小黑继续在成都过着他的幸福生活,寄居在一对朋友的家里,那一对朋友都是男生,已经恋爱5年。记得以前看小黑写过他们两个人的故事,仿佛记得两个人年龄有3到5岁的差距。大的那一位被小黑称为老大,小有一番事业,小黑评价为“至情至性,但又理性兼备的人,他总是能在重复的生活里寻觅出不一样的乐趣,调侃生活,谈笑风生。”年龄小的男生叫Q,应该也工作了,据小黑记载Q是个“才华横溢,性格内敛,能抓住主流却又能开点小差的大男孩”。老大和Q每到一月都会给对方买礼物,纪念他们相遇的日子。
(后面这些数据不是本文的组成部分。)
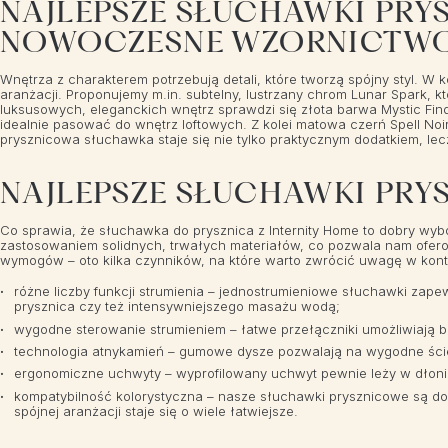
NAJLEPSZE SŁUCHAWKI PRY
NOWOCZESNE WZORNICTWO
Wnętrza z charakterem potrzebują detali, które tworzą spójny styl. W
aranżacji. Proponujemy m.in. subtelny, lustrzany chrom Lunar Spark, 
luksusowych, eleganckich wnętrz sprawdzi się złota barwa Mystic Find
idealnie pasować do wnętrz loftowych. Z kolei matowa czerń Spell Noi
prysznicowa słuchawka staje się nie tylko praktycznym dodatkiem, 
NAJLEPSZE SŁUCHAWKI PRY
Co sprawia, że słuchawka do prysznica z Internity Home to dobry wyb
zastosowaniem solidnych, trwałych materiałów, co pozwala nam ofero
wymogów – oto kilka czynników, na które warto zwrócić uwagę w konte
różne liczby funkcji strumienia – jednostrumieniowe słuchawki zape
prysznica czy też intensywniejszego masażu wodą;
wygodne sterowanie strumieniem – łatwe przełączniki umożliwiają 
technologia atnykamień – gumowe dysze pozwalają na wygodne ście
ergonomiczne uchwyty – wyprofilowany uchwyt pewnie leży w dłoni i 
kompatybilność kolorystyczna – nasze słuchawki prysznicowe są do
spójnej aranżacji staje się o wiele łatwiejsze.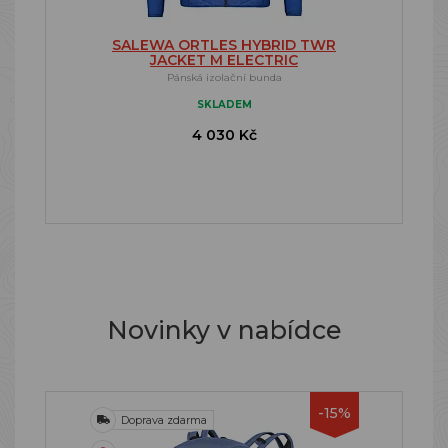
SALEWA ORTLES HYBRID TWR
JACKET M ELECTRIC
Pánská izolační bunda
SKLADEM
4 030 Kč
Novinky v nabídce
-15%
Doprava zdarma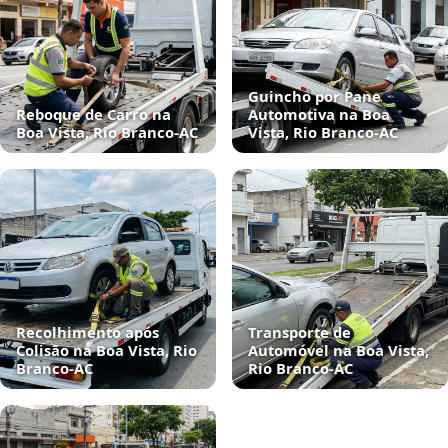
Guincho por Pane
Reboque de Carro na
Automotiva na Boa
Boa Vista, Rio Branco‑AC
Vista, Rio Branco‑AC
Recolhimento após
Transporte de
Colisão na Boa Vista, Rio
Automóvel na Boa Vista,
Branco‑AC
Rio Branco‑AC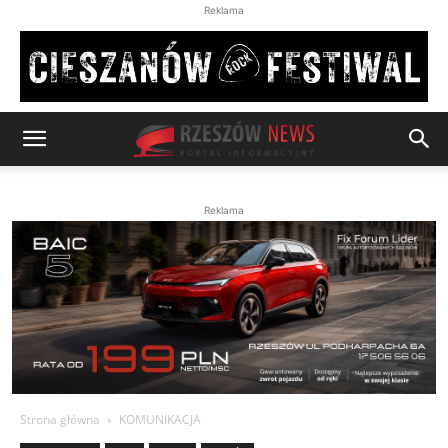
Reklama
Reklama
Strona główna
KOMUNIKACJA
今年,老大想给Q买一件可以天天带着的东西,“可能戒指对于他来说,显得有些庸俗,但是冥冥之中,这样的念头越来越强烈。然后他告诉了小Q,他本以为Q会不太喜欢,但是当他告诉Q的时候,Q却变得异常的兴奋。但是最后,Q说,还是不要买戒指了,买衣服什么的会更实用一些。”不过老大最后还是决定买一枚戒指。两个人从商店出来,站在春熙路中间,老大在Q的要求下给Q带上了戒指,然后“Q笑容中夹杂着眼泪,对老大说,你才会打算,和你在一起5年,就混了一个白金戒指。”
想象两个男生在熙熙攘攘的大街上带戒指的场景,还是有些怪异的感觉,但也为他们感到不容易。尽管听说成都很宽容,但凭我的了解来看,他们能共同走过五年应该经历了不少风波与困难。除了外界环境的困难,两个人之间能够坚持5年也很不容易。就像小黑所说,两个人是“在相互的磨合中慢慢的找准了自己的位置和属于自己的责任”。
对成都宽容的印象来自于一场讲座,主讲人是一位美籍华人,同性恋,现还在美国某大学当教师,时而也回中国做心理咨询和研究项目。他去过几次成都,深为成都的宽容氛围震动。据他说,他和一个同性恋团体搞完活动到广场上喝茶时,这些同性恋们当街开始接吻,而旁边的成都人看到后像没事儿一样乐呵呵地继续喝茶。
小黑的文章一如继往地充满了温情与细腻,还带来了四川盆地的气息。那是怎么样一种感觉呢?一时找不到合适的词来形容。
记得前不久参加一场招聘会,主讲是成都人,操一口川普,把报社的辉煌经历讲得绘声绘色、津津有味。讲到惊悚处,他的眼睛睁得溜圆,透露出四川人摆龙门阵时惯有的眼色,那眼神翻译成语言就是:“哪个龟儿子跟你开玩笑!硬是吓人得很!”下面的同学一个个都笑得前仰后翻,我早就笑得不行了。大叔不为所动,依然一本正经、认认真真地作演讲。与其说那是演讲,不如说是“冲壳子”(四川方言,摆龙门阵)。那语气、那表情、那动作,我再熟悉不过了,而彼时在上海、在复旦、在一个非四川话的大学里看到这样的情形,确实别有一番味道。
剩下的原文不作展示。